Brady conceded that a critical design change made to the Melbourne-based server was never documented, a failure that directly contributed to the outage when maintenance crews later worked on the machine.

“This particular server that operates in our network, there are three of them that do the same job. They’re all in different parts of the country. This one is based in Melbourne, and prior to this issue happening, there had been a fault on this server, and a design change was implemented,” Brady said.

“So it was working different to our standard design for how this server would operate in our network. That was not documented.”

According to Brady, when the maintenance team came to work on the server, they were required to power it down and take it offline to replace the chassis, the case the server sits in, because its backup power supply was not working.

“So they put in a brand new chassis. Once they repowered the server that sits within that, this particular GPS card behaved in a different way to what they expected,” she said.

Software Update Considered, Then Shelved

The inquiry heard that a reminder to install a software update on the server was issued in January this year, with evidence suggesting the update had been outstanding for several years.

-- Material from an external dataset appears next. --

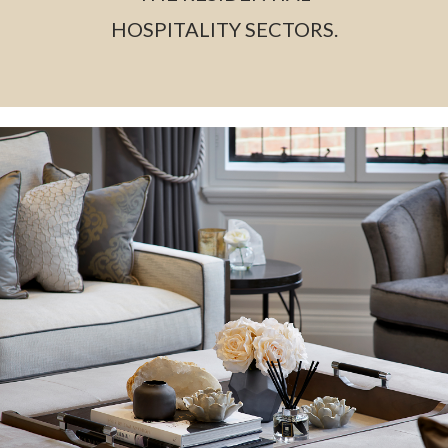
HOSPITALITY SECTORS.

Telstra claimed its teams did not simply ignore the update. The carrier said the update affected a feature that was not in use at the time, based on the way the server and its GPS card were originally configured.

However, the subsequent design change made to address a separate fault meant the update became relevant, and Telstra had neither documented the change nor implemented the software fix by the time of the failure.

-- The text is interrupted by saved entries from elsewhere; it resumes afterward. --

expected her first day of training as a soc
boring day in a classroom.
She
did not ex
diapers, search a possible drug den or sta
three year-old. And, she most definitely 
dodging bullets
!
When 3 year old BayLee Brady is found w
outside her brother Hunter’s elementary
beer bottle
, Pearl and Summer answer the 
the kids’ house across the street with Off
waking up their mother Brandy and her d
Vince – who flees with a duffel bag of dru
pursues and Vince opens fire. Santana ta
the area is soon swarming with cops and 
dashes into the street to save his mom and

Senator Hanson-Young asked Brady why there was not more official documentation around the outage, suggesting the gaps raised questions over Telstra’s “incompetence”.

Brady responded: “Firstly, the documentation that we have found that was not up to date was not related to the software update. That was related to a prior design change made on this particular server.”

Emergency Roaming Claims Under Scrutiny

Brady insisted that all affected Telstra customers who attempted to call Triple Zero during the outage but could not connect through the Telstra network successfully “camped on”, also known as emergency roaming, to alternative networks to complete their calls.

That claim is now under scrutiny, given a statistic Telstra itself submitted to the committee showing that only 172 of the 604 Triple Zero calls made during the outage successfully camped onto the Optus or Vodafone networks.

It remains unclear whether the remaining 432 calls failed to camp on, or whether those callers were in locations where Telstra was the only available network, a distinction that goes to the heart of whether the emergency roaming safety net actually worked.